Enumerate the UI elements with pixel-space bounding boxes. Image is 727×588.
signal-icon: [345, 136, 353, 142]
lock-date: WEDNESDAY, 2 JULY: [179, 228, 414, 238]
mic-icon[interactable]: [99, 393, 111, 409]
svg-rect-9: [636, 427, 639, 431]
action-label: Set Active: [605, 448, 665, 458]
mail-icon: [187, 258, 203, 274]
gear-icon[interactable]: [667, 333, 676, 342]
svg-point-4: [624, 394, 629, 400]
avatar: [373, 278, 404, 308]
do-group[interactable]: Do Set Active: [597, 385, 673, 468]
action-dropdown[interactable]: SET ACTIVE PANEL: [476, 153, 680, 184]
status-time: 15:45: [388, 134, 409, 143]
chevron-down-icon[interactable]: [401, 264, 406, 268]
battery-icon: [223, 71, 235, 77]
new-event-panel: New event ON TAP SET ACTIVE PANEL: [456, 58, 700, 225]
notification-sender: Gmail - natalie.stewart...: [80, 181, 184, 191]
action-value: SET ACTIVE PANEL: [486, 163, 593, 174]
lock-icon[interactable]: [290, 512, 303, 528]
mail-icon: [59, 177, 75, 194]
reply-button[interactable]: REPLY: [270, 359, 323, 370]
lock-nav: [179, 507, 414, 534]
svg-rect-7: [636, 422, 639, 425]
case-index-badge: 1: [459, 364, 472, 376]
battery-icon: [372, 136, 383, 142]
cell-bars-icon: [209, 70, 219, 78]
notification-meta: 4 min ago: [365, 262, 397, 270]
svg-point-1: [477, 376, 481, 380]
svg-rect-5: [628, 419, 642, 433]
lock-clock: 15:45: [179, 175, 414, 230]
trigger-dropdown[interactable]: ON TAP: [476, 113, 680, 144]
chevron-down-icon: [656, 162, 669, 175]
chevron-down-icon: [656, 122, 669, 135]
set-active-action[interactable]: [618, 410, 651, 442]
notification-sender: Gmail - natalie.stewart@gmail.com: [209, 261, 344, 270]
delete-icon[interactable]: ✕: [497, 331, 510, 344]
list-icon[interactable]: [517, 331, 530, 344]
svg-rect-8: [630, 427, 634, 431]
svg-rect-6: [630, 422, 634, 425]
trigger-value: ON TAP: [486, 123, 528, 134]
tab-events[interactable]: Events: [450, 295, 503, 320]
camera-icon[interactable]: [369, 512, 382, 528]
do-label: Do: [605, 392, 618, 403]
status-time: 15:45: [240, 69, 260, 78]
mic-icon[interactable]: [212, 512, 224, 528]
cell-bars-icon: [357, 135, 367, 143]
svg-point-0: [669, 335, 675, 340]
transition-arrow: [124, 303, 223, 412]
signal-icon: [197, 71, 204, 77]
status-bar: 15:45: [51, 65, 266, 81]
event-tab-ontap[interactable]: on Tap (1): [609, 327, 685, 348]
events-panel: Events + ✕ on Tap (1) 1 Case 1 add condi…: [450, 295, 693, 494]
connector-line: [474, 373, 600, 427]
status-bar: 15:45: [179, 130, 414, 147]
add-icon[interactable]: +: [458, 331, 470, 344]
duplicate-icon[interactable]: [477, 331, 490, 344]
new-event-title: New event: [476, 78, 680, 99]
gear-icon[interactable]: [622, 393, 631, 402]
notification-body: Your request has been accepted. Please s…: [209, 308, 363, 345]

========

Transcribe the material above in full, keeping every word.

Enumerate the UI elements with pixel-space bounding boxes. Image is 727×588.
signal-icon: [345, 136, 353, 142]
lock-date: WEDNESDAY, 2 JULY: [179, 228, 414, 238]
mic-icon[interactable]: [99, 393, 111, 409]
svg-rect-9: [636, 427, 639, 431]
action-label: Set Active: [605, 448, 665, 458]
mail-icon: [187, 258, 203, 274]
gear-icon[interactable]: [667, 333, 676, 342]
svg-point-4: [624, 394, 629, 400]
avatar: [373, 278, 404, 308]
do-group[interactable]: Do Set Active: [597, 385, 673, 468]
action-dropdown[interactable]: SET ACTIVE PANEL: [476, 153, 680, 184]
status-time: 15:45: [388, 134, 409, 143]
chevron-down-icon[interactable]: [401, 264, 406, 268]
battery-icon: [223, 71, 235, 77]
new-event-panel: New event ON TAP SET ACTIVE PANEL: [456, 58, 700, 225]
notification-sender: Gmail - natalie.stewart...: [80, 181, 184, 191]
action-value: SET ACTIVE PANEL: [486, 163, 593, 174]
lock-icon[interactable]: [290, 512, 303, 528]
mail-icon: [59, 177, 75, 194]
reply-button[interactable]: REPLY: [270, 359, 323, 370]
lock-nav: [179, 507, 414, 534]
svg-rect-7: [636, 422, 639, 425]
case-index-badge: 1: [459, 364, 472, 376]
battery-icon: [372, 136, 383, 142]
cell-bars-icon: [209, 70, 219, 78]
notification-meta: 4 min ago: [365, 262, 397, 270]
svg-point-1: [477, 376, 481, 380]
svg-rect-5: [628, 419, 642, 433]
lock-clock: 15:45: [179, 175, 414, 230]
trigger-dropdown[interactable]: ON TAP: [476, 113, 680, 144]
chevron-down-icon: [656, 162, 669, 175]
chevron-down-icon: [656, 122, 669, 135]
set-active-action[interactable]: [618, 410, 651, 442]
notification-sender: Gmail - natalie.stewart@gmail.com: [209, 261, 344, 270]
delete-icon[interactable]: ✕: [497, 331, 510, 344]
list-icon[interactable]: [517, 331, 530, 344]
svg-rect-8: [630, 427, 634, 431]
svg-rect-6: [630, 422, 634, 425]
trigger-value: ON TAP: [486, 123, 528, 134]
tab-events[interactable]: Events: [450, 295, 503, 320]
camera-icon[interactable]: [369, 512, 382, 528]
do-label: Do: [605, 392, 618, 403]
status-time: 15:45: [240, 69, 260, 78]
mic-icon[interactable]: [212, 512, 224, 528]
cell-bars-icon: [357, 135, 367, 143]
svg-point-0: [669, 335, 675, 340]
transition-arrow: [124, 303, 223, 412]
signal-icon: [197, 71, 204, 77]
status-bar: 15:45: [51, 65, 266, 81]
event-tab-ontap[interactable]: on Tap (1): [609, 327, 685, 348]
events-panel: Events + ✕ on Tap (1) 1 Case 1 add condi…: [450, 295, 693, 494]
connector-line: [474, 373, 600, 427]
status-bar: 15:45: [179, 130, 414, 147]
add-icon[interactable]: +: [458, 331, 470, 344]
duplicate-icon[interactable]: [477, 331, 490, 344]
new-event-title: New event: [476, 78, 680, 99]
gear-icon[interactable]: [622, 393, 631, 402]
notification-body: Your request has been accepted. Please s…: [209, 308, 363, 345]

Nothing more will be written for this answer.